Des incendies éclatent même où je n’ai pas passé. Le feu vole au loin, à l’est, à l’ouest, au nord, au sud, porté par la folie des chevaux ailés de l’équinoxe. Aveuglé par la fumée, en nage, ivre, je fais d’incroyables circuits pour éviter la morsure de l’élément que je déchaînai… Où sont les Petits Hommes ? Où, ce peuple innombrable ? Je ne vois rien, je ne distingue pas les clameurs humaines dans ce grand bruit d’Apocalypse. La Vie rentre dans le chaos minéral. C’est ici la chimie furieuse des genèses et des fins de monde. Il fait une chaleur de forge satanique, un jour sinistre de Josaphat. Est-ce que je puis voir cela sans mourir ? Franchirai-je vivant ce Phlégéton ?

Mais peut-être que cela aussi c’est un rêve ? Sait-on jamais quand on rêve ou quand on ne rêve pas ? Dans les rêves, on croit ainsi que l’on est poursuivi, que les chemins se hérissent d’obstacles, que la mort se dresse partout, devant, derrière ; qu’on est entré dans une impasse et qu’on crie devant un mur de feu. Et c’est justement quand on crie qu’on va s’éveiller…

Je crie en effet. La flamme se resserre et mord mes vêtements. Et c’est donc que je me réveille, puisque le refuge surgit enfin : le château de Capdefou… la petite porte…

Je heurte : elle résiste. C’est vrai, je l’avais oublié : la cage aux lions, derrière, fait barricade. Suffoquant, il faut longer la muraille, gagner la chapelle, qui, elle, doit être ouverte. Ouf ! sauvé !

Mais cette issue, il ne faut pas que les Petits Hommes la trouvent. Brûler ! brûler tout ! faire une fournaise de ce manoir vide et silencieux comme un lieu hanté !

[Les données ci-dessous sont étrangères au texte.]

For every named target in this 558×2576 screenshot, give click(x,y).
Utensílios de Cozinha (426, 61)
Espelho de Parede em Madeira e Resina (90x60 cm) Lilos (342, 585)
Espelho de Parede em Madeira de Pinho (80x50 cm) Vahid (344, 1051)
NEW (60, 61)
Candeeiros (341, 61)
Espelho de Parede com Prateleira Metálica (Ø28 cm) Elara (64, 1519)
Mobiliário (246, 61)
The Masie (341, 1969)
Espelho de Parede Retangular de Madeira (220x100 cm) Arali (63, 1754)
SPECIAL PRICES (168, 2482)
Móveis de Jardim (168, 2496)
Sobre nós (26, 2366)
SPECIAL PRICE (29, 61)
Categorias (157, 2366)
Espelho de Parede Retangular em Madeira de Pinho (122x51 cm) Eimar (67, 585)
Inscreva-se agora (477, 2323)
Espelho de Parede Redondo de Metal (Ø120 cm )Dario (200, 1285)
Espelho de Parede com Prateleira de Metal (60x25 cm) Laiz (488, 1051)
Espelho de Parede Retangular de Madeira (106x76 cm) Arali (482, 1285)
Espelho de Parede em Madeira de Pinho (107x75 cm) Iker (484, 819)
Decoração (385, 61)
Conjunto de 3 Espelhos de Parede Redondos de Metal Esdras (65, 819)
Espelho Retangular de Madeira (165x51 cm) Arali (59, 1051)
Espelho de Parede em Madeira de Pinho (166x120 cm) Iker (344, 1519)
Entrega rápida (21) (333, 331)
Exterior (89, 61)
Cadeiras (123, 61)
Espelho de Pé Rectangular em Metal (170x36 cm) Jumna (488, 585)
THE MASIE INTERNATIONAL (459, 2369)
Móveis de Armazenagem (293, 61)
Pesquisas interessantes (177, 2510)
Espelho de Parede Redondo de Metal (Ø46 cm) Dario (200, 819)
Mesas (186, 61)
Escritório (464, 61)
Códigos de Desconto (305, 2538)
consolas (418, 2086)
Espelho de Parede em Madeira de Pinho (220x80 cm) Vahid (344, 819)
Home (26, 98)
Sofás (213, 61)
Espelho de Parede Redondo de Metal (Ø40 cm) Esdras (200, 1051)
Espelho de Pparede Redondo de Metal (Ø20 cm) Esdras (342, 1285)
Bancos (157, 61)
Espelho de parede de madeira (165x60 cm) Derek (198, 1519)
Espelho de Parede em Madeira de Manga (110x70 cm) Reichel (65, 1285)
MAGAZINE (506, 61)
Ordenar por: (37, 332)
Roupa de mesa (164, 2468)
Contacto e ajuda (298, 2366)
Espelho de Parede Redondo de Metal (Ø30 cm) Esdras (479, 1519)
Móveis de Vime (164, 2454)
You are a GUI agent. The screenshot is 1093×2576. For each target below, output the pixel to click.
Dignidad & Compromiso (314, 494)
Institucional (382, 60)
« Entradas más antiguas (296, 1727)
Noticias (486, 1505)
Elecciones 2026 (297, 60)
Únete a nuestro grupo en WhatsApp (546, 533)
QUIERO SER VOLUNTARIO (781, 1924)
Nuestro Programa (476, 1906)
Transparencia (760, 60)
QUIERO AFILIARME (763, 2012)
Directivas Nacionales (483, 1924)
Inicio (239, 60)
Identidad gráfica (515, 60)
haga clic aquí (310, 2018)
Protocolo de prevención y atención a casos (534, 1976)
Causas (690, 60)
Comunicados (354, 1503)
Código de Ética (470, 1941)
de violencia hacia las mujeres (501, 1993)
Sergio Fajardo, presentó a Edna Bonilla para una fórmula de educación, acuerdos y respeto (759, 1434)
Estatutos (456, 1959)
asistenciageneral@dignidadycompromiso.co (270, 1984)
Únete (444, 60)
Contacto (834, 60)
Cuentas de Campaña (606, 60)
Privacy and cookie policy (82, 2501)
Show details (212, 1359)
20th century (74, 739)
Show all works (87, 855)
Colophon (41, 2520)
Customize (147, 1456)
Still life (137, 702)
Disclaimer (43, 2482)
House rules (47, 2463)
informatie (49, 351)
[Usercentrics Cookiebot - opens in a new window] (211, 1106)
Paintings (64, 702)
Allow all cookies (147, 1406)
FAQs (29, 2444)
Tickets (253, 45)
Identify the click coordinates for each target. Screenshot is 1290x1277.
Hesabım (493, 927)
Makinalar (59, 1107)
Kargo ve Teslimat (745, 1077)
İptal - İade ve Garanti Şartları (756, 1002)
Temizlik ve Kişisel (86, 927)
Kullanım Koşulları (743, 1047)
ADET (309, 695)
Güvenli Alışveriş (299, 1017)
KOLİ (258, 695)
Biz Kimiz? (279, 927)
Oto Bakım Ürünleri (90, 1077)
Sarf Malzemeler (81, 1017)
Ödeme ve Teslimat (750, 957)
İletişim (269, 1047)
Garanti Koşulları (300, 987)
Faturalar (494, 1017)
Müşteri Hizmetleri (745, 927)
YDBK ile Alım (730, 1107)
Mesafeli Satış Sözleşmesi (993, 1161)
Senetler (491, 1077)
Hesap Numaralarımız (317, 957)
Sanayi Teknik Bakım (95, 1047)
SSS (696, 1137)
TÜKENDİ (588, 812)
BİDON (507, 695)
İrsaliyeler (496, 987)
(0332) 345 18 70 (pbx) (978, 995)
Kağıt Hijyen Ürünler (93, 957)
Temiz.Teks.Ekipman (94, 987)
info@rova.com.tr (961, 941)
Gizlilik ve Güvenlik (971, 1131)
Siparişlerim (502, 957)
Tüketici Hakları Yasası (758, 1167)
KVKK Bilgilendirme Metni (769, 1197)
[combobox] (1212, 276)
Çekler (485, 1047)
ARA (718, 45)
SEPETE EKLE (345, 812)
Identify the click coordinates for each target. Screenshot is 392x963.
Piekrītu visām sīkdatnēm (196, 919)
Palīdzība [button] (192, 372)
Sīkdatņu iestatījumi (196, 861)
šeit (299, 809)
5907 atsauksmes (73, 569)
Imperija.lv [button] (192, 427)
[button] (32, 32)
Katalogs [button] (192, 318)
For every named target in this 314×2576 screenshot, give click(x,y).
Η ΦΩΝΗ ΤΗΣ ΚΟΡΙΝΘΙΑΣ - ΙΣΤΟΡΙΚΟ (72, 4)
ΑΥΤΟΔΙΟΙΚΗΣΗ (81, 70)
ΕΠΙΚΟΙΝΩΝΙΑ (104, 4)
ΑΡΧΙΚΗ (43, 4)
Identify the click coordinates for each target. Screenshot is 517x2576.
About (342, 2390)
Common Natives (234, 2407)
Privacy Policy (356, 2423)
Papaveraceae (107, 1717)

Est-ce que je rêve, ou si c’est vrai ? Me voici, la torche en main, dans ces grands corridors sonores, arrachant les rideaux, les vieilles tapisseries, entassant les meubles, les livres, les paperasses. Renversons la lampe sur le bureau du vieux Dofre ! Versons le pétrole sur tous ces grimoires ! Anéantissons ! Suis-je donc fou, comme Erostrate ? Il ne restera rien ; ce sera comme si cela n’avait pas été…

Oh ! comme une vie soudaine emplit la maison morne ! Comme le feu pétille et joue dans son obscurité séculaire ! C’est le grand bal des fées qui illumine les fenêtres. Et des voix s’éveillent, des musiques jamais entendues. Capdefou qui va mourir redevient jeune, un instant, comme au temps de Louis XIII. Dans les pièces lointaines qu’on n’habitait plus, on entend craquer les parquets sous la danse des choses. C’est comme une farandole qui passe… Hâtons-nous, avant qu’elle ne monte l’escalier du phare…

Et c’est bien, cette nuit, le sommet d’un phare, au-dessus de la mer. Une mer aux vagues pourpres, à l’écume de diamants et d’escarboucles. La grande Pinède qui brûle a des tourbillons et des remous, des houles profondes et des embruns roux. Elle est admirable et terrifiante. La tempête la secoue et la tord en trombes spiralées qui se vrillent dans le ciel. L’œil humain n’a jamais vu cette splendeur, ce rouge océan qui va toucher l’horizon. Le ciel lui-même teint ses nuées aux couleurs d’un crépuscule impérial. Et elle chante, la Pinède ! Elle est un orchestre géant plein de frissons de cordes et de battements de caisses sourdes, avec des clameurs cuivrées de trombones, de longues plaintes aiguës de fifres, un tumulte de cymbales. On halète en l’attente d’une phrase mélodique brodée sur cette riche trame sonore. Et la voici qui naît et grandit : c’est un lamento déchirant, une longue plainte étrangement modulée. La Pinède chante son chant de Mort.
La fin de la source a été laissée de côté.